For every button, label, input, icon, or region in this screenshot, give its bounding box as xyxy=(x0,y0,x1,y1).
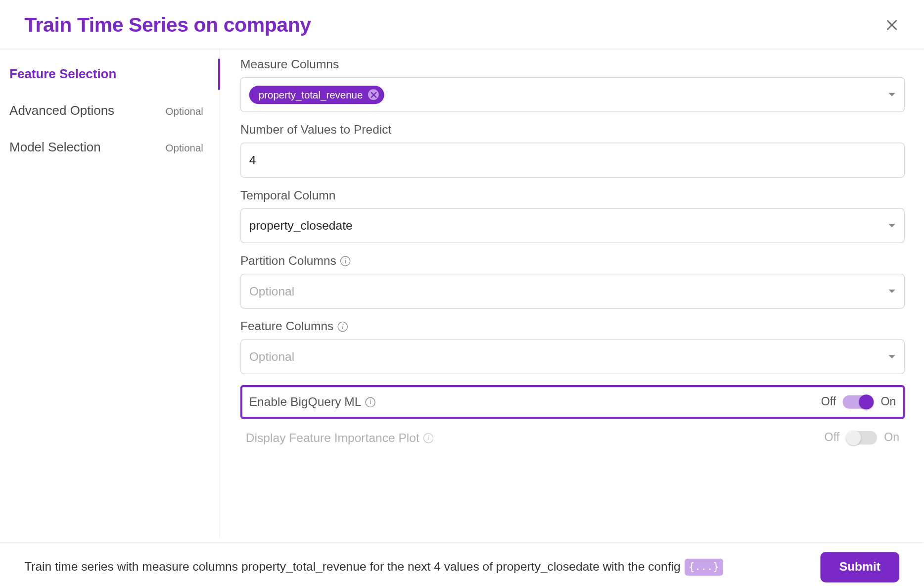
measure-columns-label: Measure Columns xyxy=(240,57,905,72)
toggle-on-label: On xyxy=(884,431,899,444)
chevron-down-icon xyxy=(888,353,896,361)
sidebar-item-model-selection[interactable]: Model Selection Optional xyxy=(0,129,220,166)
num-values-group: Number of Values to Predict xyxy=(240,123,905,178)
chevron-down-icon xyxy=(888,91,896,98)
display-feature-importance-toggle xyxy=(846,430,878,446)
summary-text: Train time series with measure columns p… xyxy=(24,559,723,576)
sidebar-item-advanced-options[interactable]: Advanced Options Optional xyxy=(0,93,220,129)
measure-columns-field[interactable]: property_total_revenue xyxy=(240,77,905,112)
sidebar-item-sub: Optional xyxy=(166,105,203,116)
main-panel: Measure Columns property_total_revenue xyxy=(220,49,924,538)
feature-columns-label: Feature Columns i xyxy=(240,320,905,334)
display-feature-importance-toggle-group: Off On xyxy=(825,430,900,446)
num-values-field[interactable] xyxy=(240,143,905,178)
sidebar-item-label: Feature Selection xyxy=(9,67,116,82)
toggle-off-label: Off xyxy=(821,395,836,409)
toggle-off-label: Off xyxy=(825,431,840,444)
num-values-input[interactable] xyxy=(249,153,896,167)
submit-button[interactable]: Submit xyxy=(820,552,899,582)
info-icon: i xyxy=(423,433,433,442)
temporal-column-label: Temporal Column xyxy=(240,189,905,203)
sidebar-item-label: Model Selection xyxy=(9,140,101,155)
config-json-badge[interactable]: {...} xyxy=(685,559,723,576)
toggle-on-label: On xyxy=(880,395,896,409)
partition-columns-placeholder: Optional xyxy=(249,284,295,298)
partition-columns-field[interactable]: Optional xyxy=(240,274,905,309)
feature-columns-placeholder: Optional xyxy=(249,349,295,364)
temporal-column-value: property_closedate xyxy=(249,219,353,233)
enable-bigquery-ml-row: Enable BigQuery ML i Off On xyxy=(240,385,905,419)
display-feature-importance-row: Display Feature Importance Plot i Off On xyxy=(240,422,905,454)
partition-columns-group: Partition Columns i Optional xyxy=(240,254,905,309)
measure-columns-group: Measure Columns property_total_revenue xyxy=(240,57,905,112)
chevron-down-icon xyxy=(888,222,896,230)
enable-bigquery-ml-toggle[interactable] xyxy=(843,394,874,410)
num-values-label: Number of Values to Predict xyxy=(240,123,905,137)
info-icon[interactable]: i xyxy=(338,322,348,332)
dialog-title: Train Time Series on company xyxy=(24,13,311,36)
sidebar: Feature Selection Advanced Options Optio… xyxy=(0,49,220,538)
enable-bigquery-ml-label: Enable BigQuery ML i xyxy=(249,395,375,409)
info-icon[interactable]: i xyxy=(340,256,350,266)
temporal-column-field[interactable]: property_closedate xyxy=(240,208,905,243)
sidebar-item-feature-selection[interactable]: Feature Selection xyxy=(0,56,220,93)
chip-remove-icon[interactable] xyxy=(368,89,379,100)
partition-columns-label: Partition Columns i xyxy=(240,254,905,268)
measure-columns-chip: property_total_revenue xyxy=(249,86,384,104)
chip-text: property_total_revenue xyxy=(259,89,363,100)
enable-bigquery-ml-toggle-group: Off On xyxy=(821,394,896,410)
dialog-footer: Train time series with measure columns p… xyxy=(0,542,924,586)
info-icon[interactable]: i xyxy=(366,397,375,407)
chevron-down-icon xyxy=(888,287,896,295)
feature-columns-field[interactable]: Optional xyxy=(240,339,905,374)
dialog-header: Train Time Series on company xyxy=(0,0,924,49)
feature-columns-group: Feature Columns i Optional xyxy=(240,320,905,375)
display-feature-importance-label: Display Feature Importance Plot i xyxy=(246,431,434,445)
temporal-column-group: Temporal Column property_closedate xyxy=(240,189,905,244)
close-icon[interactable] xyxy=(884,17,899,32)
sidebar-item-label: Advanced Options xyxy=(9,103,114,118)
sidebar-item-sub: Optional xyxy=(166,142,203,153)
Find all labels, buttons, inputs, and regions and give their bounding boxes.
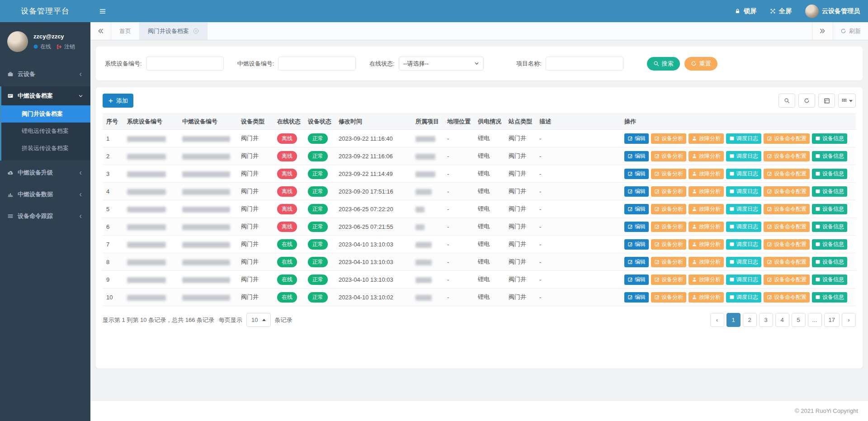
action-button[interactable]: 调度日志 bbox=[726, 204, 761, 214]
action-button[interactable]: 设备命令配置 bbox=[764, 151, 810, 161]
action-button[interactable]: 设备信息 bbox=[812, 257, 847, 267]
add-button[interactable]: 添加 bbox=[103, 94, 133, 108]
page-button[interactable]: 1 bbox=[726, 313, 741, 327]
action-button[interactable]: 故障分析 bbox=[689, 257, 724, 267]
action-button[interactable]: 设备分析 bbox=[651, 186, 686, 197]
action-button[interactable]: 设备命令配置 bbox=[764, 204, 810, 214]
action-button[interactable]: 故障分析 bbox=[689, 274, 724, 285]
page-next-button[interactable]: › bbox=[842, 313, 856, 327]
action-button[interactable]: 故障分析 bbox=[689, 222, 724, 232]
action-button[interactable]: 故障分析 bbox=[689, 186, 724, 197]
page-button[interactable]: 5 bbox=[792, 313, 806, 327]
project-name-input[interactable] bbox=[546, 57, 623, 71]
page-button[interactable]: 2 bbox=[743, 313, 757, 327]
action-button[interactable]: 设备命令配置 bbox=[764, 239, 810, 250]
action-button[interactable]: 设备分析 bbox=[651, 204, 686, 214]
tabs-scroll-left-button[interactable] bbox=[90, 22, 111, 40]
sidebar-item[interactable]: 云设备 bbox=[0, 65, 90, 84]
action-button[interactable]: 设备信息 bbox=[812, 274, 847, 285]
action-button[interactable]: 设备命令配置 bbox=[764, 186, 810, 197]
edit-button[interactable]: 编辑 bbox=[624, 274, 649, 285]
action-button[interactable]: 调度日志 bbox=[726, 257, 761, 267]
table-refresh-button[interactable] bbox=[798, 94, 815, 108]
edit-button[interactable]: 编辑 bbox=[624, 169, 649, 179]
action-button[interactable]: 调度日志 bbox=[726, 292, 761, 303]
edit-button[interactable]: 编辑 bbox=[624, 292, 649, 303]
table-columns-button[interactable] bbox=[838, 94, 856, 108]
sidebar-subitem[interactable]: 锂电远传设备档案 bbox=[1, 123, 90, 140]
action-button[interactable]: 设备分析 bbox=[651, 151, 686, 161]
fullscreen-button[interactable]: 全屏 bbox=[770, 7, 792, 15]
action-button[interactable]: 调度日志 bbox=[726, 222, 761, 232]
action-button[interactable]: 设备信息 bbox=[812, 169, 847, 179]
action-button[interactable]: 故障分析 bbox=[689, 169, 724, 179]
action-button[interactable]: 设备信息 bbox=[812, 151, 847, 161]
page-prev-button[interactable]: ‹ bbox=[710, 313, 724, 327]
refresh-tab-button[interactable]: 刷新 bbox=[833, 22, 868, 40]
edit-button[interactable]: 编辑 bbox=[624, 151, 649, 161]
action-button[interactable]: 调度日志 bbox=[726, 133, 761, 144]
action-button[interactable]: 设备分析 bbox=[651, 239, 686, 250]
sidebar-subitem[interactable]: 阀门井设备档案 bbox=[1, 105, 90, 123]
action-button[interactable]: 设备分析 bbox=[651, 133, 686, 144]
user-menu[interactable]: 云设备管理员 bbox=[805, 5, 860, 18]
logout-link[interactable]: 注销 bbox=[64, 43, 75, 51]
action-button[interactable]: 故障分析 bbox=[689, 204, 724, 214]
action-button[interactable]: 故障分析 bbox=[689, 151, 724, 161]
edit-button[interactable]: 编辑 bbox=[624, 204, 649, 214]
reset-button[interactable]: 重置 bbox=[684, 57, 717, 71]
edit-button[interactable]: 编辑 bbox=[624, 257, 649, 267]
action-button[interactable]: 设备命令配置 bbox=[764, 133, 810, 144]
action-button[interactable]: 设备命令配置 bbox=[764, 222, 810, 232]
gas-device-no-input[interactable] bbox=[278, 57, 356, 71]
action-button[interactable]: 设备命令配置 bbox=[764, 274, 810, 285]
tab-close-icon[interactable] bbox=[193, 28, 199, 34]
action-button[interactable]: 故障分析 bbox=[689, 292, 724, 303]
action-button[interactable]: 设备信息 bbox=[812, 222, 847, 232]
tab-item[interactable]: 首页 bbox=[111, 22, 140, 40]
sidebar-item[interactable]: 中燃设备升级 bbox=[0, 163, 90, 182]
lock-screen-button[interactable]: 锁屏 bbox=[735, 7, 756, 15]
sidebar-item[interactable]: 设备命令跟踪 bbox=[0, 207, 90, 226]
avatar[interactable] bbox=[7, 31, 28, 52]
edit-button[interactable]: 编辑 bbox=[624, 133, 649, 144]
action-button[interactable]: 设备信息 bbox=[812, 239, 847, 250]
table-search-toggle-button[interactable] bbox=[778, 94, 795, 108]
logout-icon[interactable] bbox=[56, 44, 62, 50]
tab-active[interactable]: 阀门井设备档案 bbox=[140, 22, 208, 40]
action-button[interactable]: 设备信息 bbox=[812, 133, 847, 144]
action-button[interactable]: 设备分析 bbox=[651, 222, 686, 232]
action-button[interactable]: 调度日志 bbox=[726, 239, 761, 250]
action-button[interactable]: 故障分析 bbox=[689, 239, 724, 250]
action-button[interactable]: 设备分析 bbox=[651, 257, 686, 267]
hamburger-icon[interactable] bbox=[93, 0, 112, 22]
sidebar-subitem[interactable]: 拼装远传设备档案 bbox=[1, 140, 90, 157]
action-button[interactable]: 调度日志 bbox=[726, 151, 761, 161]
search-button[interactable]: 搜索 bbox=[647, 57, 680, 71]
action-button[interactable]: 设备命令配置 bbox=[764, 292, 810, 303]
page-button[interactable]: 17 bbox=[824, 313, 840, 327]
action-button[interactable]: 设备命令配置 bbox=[764, 169, 810, 179]
online-status-select[interactable]: --请选择-- bbox=[399, 57, 484, 71]
sidebar-item[interactable]: 中燃设备档案 bbox=[1, 86, 90, 105]
action-button[interactable]: 设备信息 bbox=[812, 186, 847, 197]
action-button[interactable]: 设备分析 bbox=[651, 274, 686, 285]
edit-button[interactable]: 编辑 bbox=[624, 239, 649, 250]
edit-button[interactable]: 编辑 bbox=[624, 222, 649, 232]
action-button[interactable]: 设备分析 bbox=[651, 169, 686, 179]
sidebar-item[interactable]: 中燃设备数据 bbox=[0, 185, 90, 204]
system-device-no-input[interactable] bbox=[146, 57, 224, 71]
action-button[interactable]: 调度日志 bbox=[726, 274, 761, 285]
action-button[interactable]: 设备信息 bbox=[812, 204, 847, 214]
action-button[interactable]: 设备命令配置 bbox=[764, 257, 810, 267]
table-toggle-view-button[interactable] bbox=[818, 94, 835, 108]
action-button[interactable]: 设备分析 bbox=[651, 292, 686, 303]
page-size-select[interactable]: 10 bbox=[246, 313, 270, 327]
page-button[interactable]: 4 bbox=[775, 313, 789, 327]
page-button[interactable]: 3 bbox=[759, 313, 773, 327]
action-button[interactable]: 调度日志 bbox=[726, 169, 761, 179]
action-button[interactable]: 调度日志 bbox=[726, 186, 761, 197]
action-button[interactable]: 故障分析 bbox=[689, 133, 724, 144]
edit-button[interactable]: 编辑 bbox=[624, 186, 649, 197]
tabs-scroll-right-button[interactable] bbox=[812, 22, 833, 40]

> _What is required_
Scan the records for the word "subitem" and copy every line where it is found.

> _Finished exercise_
sidebar-subitem[interactable]: 锂电远传设备档案 bbox=[1, 123, 90, 140]
sidebar-subitem[interactable]: 阀门井设备档案 bbox=[1, 105, 90, 123]
sidebar-subitem[interactable]: 拼装远传设备档案 bbox=[1, 140, 90, 157]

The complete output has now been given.